Nello spirito del saggio di Napoli, che «mostra una piena consapevolezza della necessità di guardare al futuro, con apertura mentale, ma non con acritica accettazione» (p. 76), il contributo di Voza si conclude con suggestive riflessioni in merito all’ultima frontiera del dibattito sulla subordinazione: il lavoro sulle piattaforme digitali. Si tratta di un fenomeno assai eterogeneo, nell’approccio al quale «non si potrà mai eludere il problema della qualificazione giuridica del lavoro» (p. 77). Qui Voza sposa in pieno l’approccio napoliano, basato sulla qualificazione operata facendo riferimento ad ogni elemento dell’art. 2094, c.c., e in particolare sull’ampia nozione di etero-direzione. E’ ancora utile «fondare il diritto del lavoro su una fattispecie unitaria di riferimento, centrale anche se non (più) esaustiva» (p. 79). Si potrebbe così scoprire che la piattaforma cela una vera e propria organizzazione imprenditoriale, nella quale i lavoratori della gig-economy sono strutturalmente inseriti.
Del resto (le considerazioni che seguono sono di chi scrive), già con riferimento ai pony express Napoli rilevava come «non si è tenuto nel debito conto che l’attività dedotta in contratto crea un vincolo strutturale e non semplicemente funzionale con l’impresa» (p. 66). La facoltà del pony express di non rispondere alle chiamate «non è un dato ascrivibile alla professionalità del lavoratore (ciò è tipico di chi opera liberamente sul mercato), ma è un dato strutturale su cui l’impresa costruisce la sua organizzazione produttiva» (p. 66). Si tratta di osservazioni estensibili, mutatis mutandis, a molti dei riders che percorrono le nostre città per consegnare cibi a domicilio, conservando la facoltà di loggarsi per svolgere la prestazione quando lo ritengano più opportuno.
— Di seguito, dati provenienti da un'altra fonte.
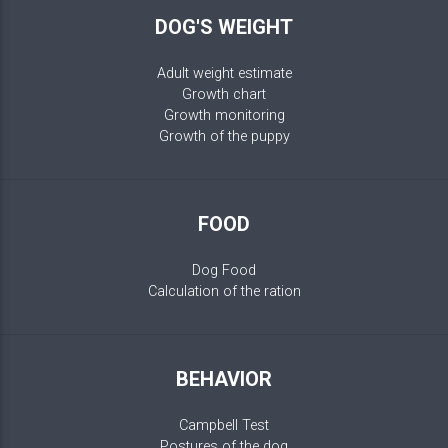
DOG'S WEIGHT
Adult weight estimate
Growth chart
Growth monitoring
Growth of the puppy
FOOD
Dog Food
Calculation of the ration
BEHAVIOR
Campbell Test
Postures of the dog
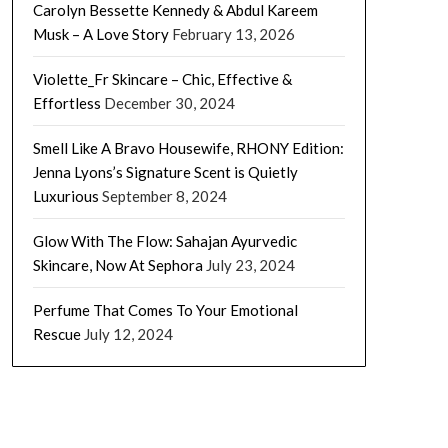
Carolyn Bessette Kennedy & Abdul Kareem
Musk – A Love Story
February 13, 2026
Violette_Fr Skincare – Chic, Effective &
Effortless
December 30, 2024
Smell Like A Bravo Housewife, RHONY Edition:
Jenna Lyons’s Signature Scent is Quietly
Luxurious
September 8, 2024
Glow With The Flow: Sahajan Ayurvedic
Skincare, Now At Sephora
July 23, 2024
Perfume That Comes To Your Emotional
Rescue
July 12, 2024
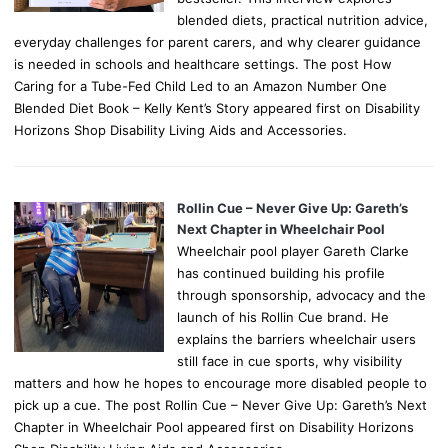
blended diets, practical nutrition advice,
everyday challenges for parent carers, and why clearer guidance
is needed in schools and healthcare settings. The post How
Caring for a Tube-Fed Child Led to an Amazon Number One
Blended Diet Book – Kelly Kent’s Story appeared first on Disability
Horizons Shop Disability Living Aids and Accessories.
Rollin Cue – Never Give Up: Gareth’s
Next Chapter in Wheelchair Pool
Wheelchair pool player Gareth Clarke
has continued building his profile
through sponsorship, advocacy and the
launch of his Rollin Cue brand. He
explains the barriers wheelchair users
still face in cue sports, why visibility
matters and how he hopes to encourage more disabled people to
pick up a cue. The post Rollin Cue – Never Give Up: Gareth’s Next
Chapter in Wheelchair Pool appeared first on Disability Horizons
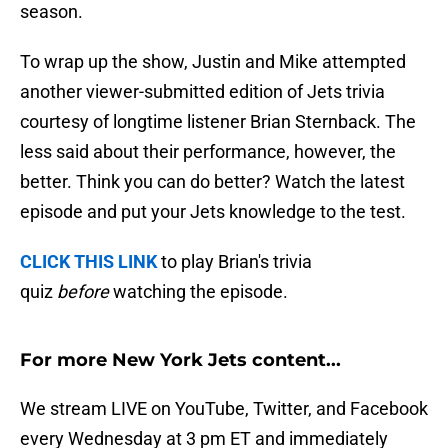
season.
To wrap up the show, Justin and Mike attempted
another viewer-submitted edition of Jets trivia
courtesy of longtime listener Brian Sternback. The
less said about their performance, however, the
better. Think you can do better? Watch the latest
episode and put your Jets knowledge to the test.
CLICK THIS LINK
to play Brian's trivia
quiz
before
watching the episode.
For more New York Jets content...
We stream LIVE on YouTube, Twitter, and Facebook
every Wednesday at 3 pm ET and immediately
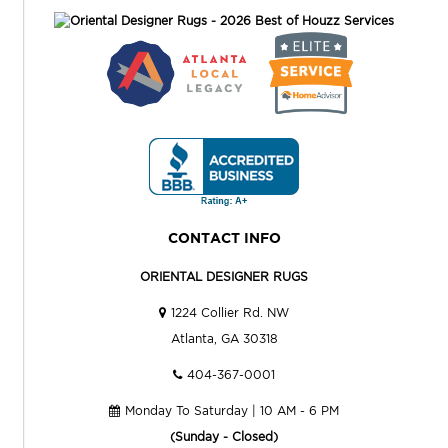
CONTACT INFO
ORIENTAL DESIGNER RUGS
1224 Collier Rd. NW
Atlanta, GA 30318
404-367-0001
Monday To Saturday | 10 AM - 6 PM
(Sunday - Closed)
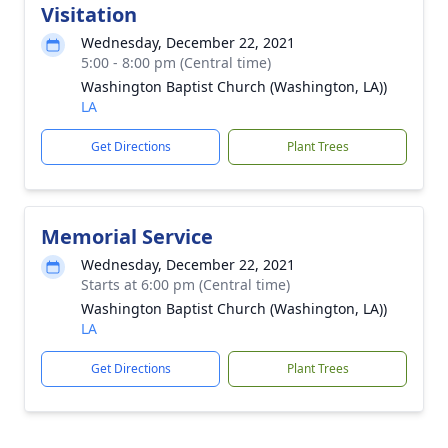
Visitation
Wednesday, December 22, 2021
5:00 - 8:00 pm (Central time)
Washington Baptist Church (Washington, LA))
LA
Get Directions
Plant Trees
Memorial Service
Wednesday, December 22, 2021
Starts at 6:00 pm (Central time)
Washington Baptist Church (Washington, LA))
LA
Get Directions
Plant Trees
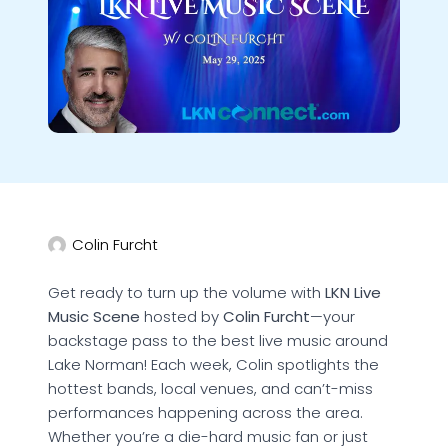
Colin Furcht
Get ready to turn up the volume with
LKN Live
Music Scene
hosted by
Colin Furcht
—your
backstage pass to the best live music around
Lake Norman! Each week, Colin spotlights the
hottest bands, local venues, and can’t-miss
performances happening across the area.
Whether you’re a die-hard music fan or just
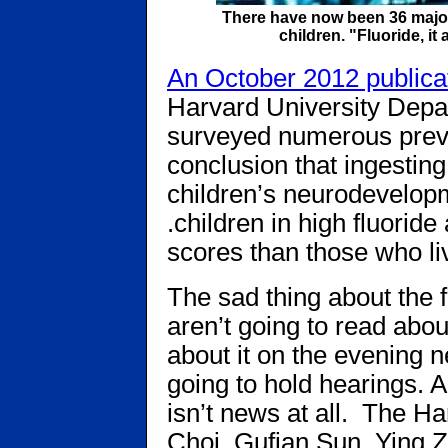
There have now been 36 major s
children. "Fluoride, i
An October 2012 publica
Harvard University Depa
surveyed numerous previ
conclusion that ingesting
children’s neurodevelopmen
.children in high­ fluorid
scores than those who liv
The sad thing about the f
aren’t going to read about
about it on the evening 
going to hold hearings. A
isn’t news at all. The H
Choi, Gufian Sun, Ying Z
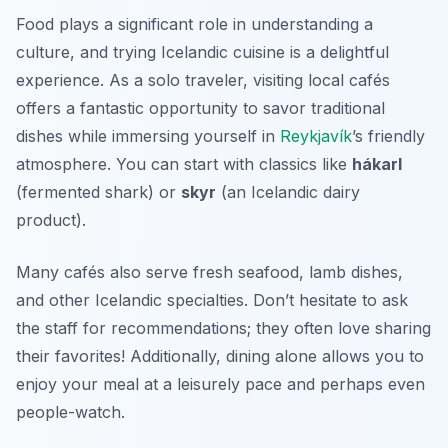
Food plays a significant role in understanding a
culture, and trying Icelandic cuisine is a delightful
experience. As a solo traveler, visiting local cafés
offers a fantastic opportunity to savor traditional
dishes while immersing yourself in
Reykjavík
’s friendly
atmosphere. You can start with classics like
hákarl
(fermented shark) or
skyr
(an Icelandic dairy
product).
Many cafés also serve fresh seafood, lamb dishes,
and other Icelandic specialties. Don’t hesitate to ask
the staff for recommendations; they often love sharing
their favorites! Additionally, dining alone allows you to
enjoy your meal at a leisurely pace and perhaps even
people-watch.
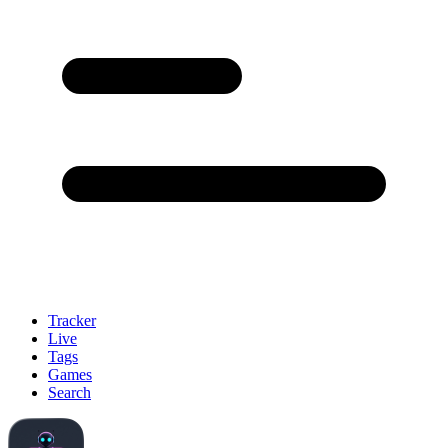
Tracker
Live
Tags
Games
Search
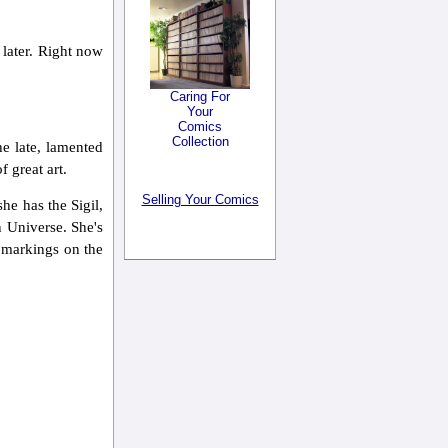
 later. Right now
Caring For
Your
Comics
Collection
he late, lamented
f great art.
Selling Your Comics
she has the Sigil,
n Universe. She's
e markings on the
E tuttavia, anche quando il lavoratore su piattaforma operi in completa autonomia, Voza ritiene opportuno riflettere sull’introduzione di nuove tutele (es.: solidarietà debitoria della piattaforma per il compenso pattuito tra il lavoratore e l’utente finale), anche di previdenza sociale (protezione contro la disoccupazione, sostegno del reddito, sicurezza sul lavoro, formazione). Vi è ormai un consenso acquisito intorno al fatto che «alcuni diritti connessi al lavoro debbano prescindere dalla natura subordinata della prestazione resa» (p. 82). L’importante è che il percorso di regolazione sia costruito su solide radici, come insegna, secondo Voza, l’intera riflessione scientifica di Mario Napoli.
E, conclude chi scrive, il merito di questo libro è proprio quello di risollecitare la riflessione dei cultori della materia e degli operatori del diritto su un’opera che offre stimoli assai fecondi anche per affrontare le sfide del diritto del lavoro del nuovo millennio.